C'est alors que surgit «une statue de chair et de fer, de rires puissants et d'immenses éclats de colère. Je suis le bras armé de l'Eglise!» Hassan Ibn Mohamed va connaître «L'année des bandes noires». Revenant de Mekka, il est capturé par des pirates siciliens au service du pape Léon X: «Le pape posa ses deux paumes sur mon dos courbé, signe d'affection ou de prise de possession, je ne sais... (...) Quand je revis le pape, une semaine plus tard, il avait préparé à mon intention un sérieux programme : désormais, je partagerais mon temps entre l'étude et l'enseignement. Un évêque allait m'apprendre le latin, un autre le catéchisme, un troisième l'évangile ainsi que la langue hébraïque ; un prêtre arménien me donnerait chaque matin un cours de turc.

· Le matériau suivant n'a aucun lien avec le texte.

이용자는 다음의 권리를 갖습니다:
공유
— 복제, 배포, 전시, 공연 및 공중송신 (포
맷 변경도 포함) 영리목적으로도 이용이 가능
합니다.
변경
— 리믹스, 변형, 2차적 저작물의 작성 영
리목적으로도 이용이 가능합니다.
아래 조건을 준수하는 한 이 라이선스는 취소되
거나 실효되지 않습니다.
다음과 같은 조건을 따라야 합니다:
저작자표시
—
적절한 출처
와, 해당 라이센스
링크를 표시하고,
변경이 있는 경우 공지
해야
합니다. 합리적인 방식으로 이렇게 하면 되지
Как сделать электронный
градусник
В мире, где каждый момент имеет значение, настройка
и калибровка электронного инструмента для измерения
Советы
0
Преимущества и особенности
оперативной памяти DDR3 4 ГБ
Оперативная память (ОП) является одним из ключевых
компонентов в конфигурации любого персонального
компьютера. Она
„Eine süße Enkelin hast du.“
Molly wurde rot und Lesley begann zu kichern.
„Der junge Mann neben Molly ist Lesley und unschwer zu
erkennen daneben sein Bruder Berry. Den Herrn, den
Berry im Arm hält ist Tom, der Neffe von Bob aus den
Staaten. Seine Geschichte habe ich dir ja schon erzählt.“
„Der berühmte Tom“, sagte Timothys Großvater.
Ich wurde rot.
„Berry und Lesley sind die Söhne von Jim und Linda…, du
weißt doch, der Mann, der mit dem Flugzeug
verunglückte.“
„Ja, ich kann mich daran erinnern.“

De mon côté, je devais enseigner l'arabe à sept élèves... (...) Désormais, il (le pape) allait me convoquer chaque mois, seul ou avec mes professeurs, pour vérifier l'état de mes connaissances surtout en catéchisme... Dans son esprit, en effet, la date de mon baptême était déjà fixée, ainsi que le nom que je porterais.»

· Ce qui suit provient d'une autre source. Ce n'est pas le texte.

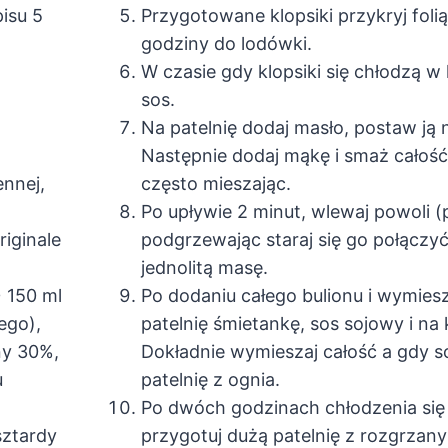
isu 5
Przygotowane klopsiki przykryj foli
godziny do lodówki.
W czasie gdy klopsiki się chłodzą w
sos.
Na patelnię dodaj masło, postaw ją n
Następnie dodaj mąkę i smaż całość
ennej,
często mieszając.
Po upływie 2 minut, wlewaj powoli (p
iginale
podgrzewając staraj się go połączy
jednolitą masę.
 150 ml
Po dodaniu całego bulionu i wymiesz
ego),
patelnię śmietankę, sos sojowy i na
ny 30%,
Dokładnie wymieszaj całość a gdy s
u
patelnię z ognia.
Po dwóch godzinach chłodzenia się
sztardy
przygotuj dużą patelnię z rozgrzan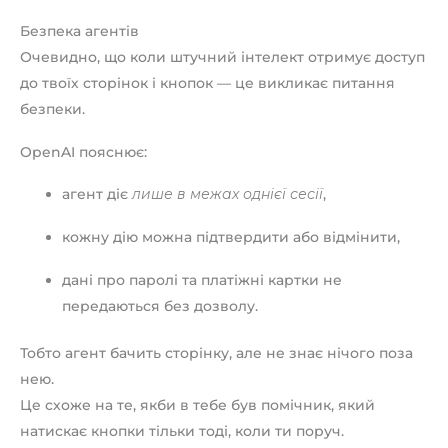
Безпека агентів
Очевидно, що коли штучний інтелект отримує доступ
до твоїх сторінок і кнопок — це викликає питання
безпеки.
OpenAI пояснює:
агент діє
лише в межах однієї сесії
,
кожну дію можна підтвердити або відмінити,
дані про паролі та платіжні картки не
передаються без дозволу.
Тобто агент бачить сторінку, але не знає нічого поза
нею.
Це схоже на те, якби в тебе був помічник, який
натискає кнопки тільки тоді, коли ти поруч.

C'est alors que le narrateur brillant, considérant comme devant clore son fabuleux périple qui a duré quarante ans, s'adresse à son fils dans un bref et poignant épilogue: «Un dernier mot tracé sur la dernière page, et déjà la côte africaine... (...) Une fois de plus, mon fils, je suis porté par cette mer, témoin de tous mes errements et qui à présent te convoie vers ton premier exil. A Rome, tu étais «le fils de l'Africain» ; en Afrique, tu seras «le fils du Roumi». Où que tu sois, certains voudraient fouiller ta peau et tes prières. Garde-toi de flatter leurs instincts, mon fils, garde-toi de ployer sous la multitude! Musulman, juif ou chrétien, ils devront te prendre comme tu es ou te perdre. Lorsque l'esprit des hommes te paraîtra étroit, dis-toi que la terre de Dieu est vaste, et vaste Ses mains et Son coeur.»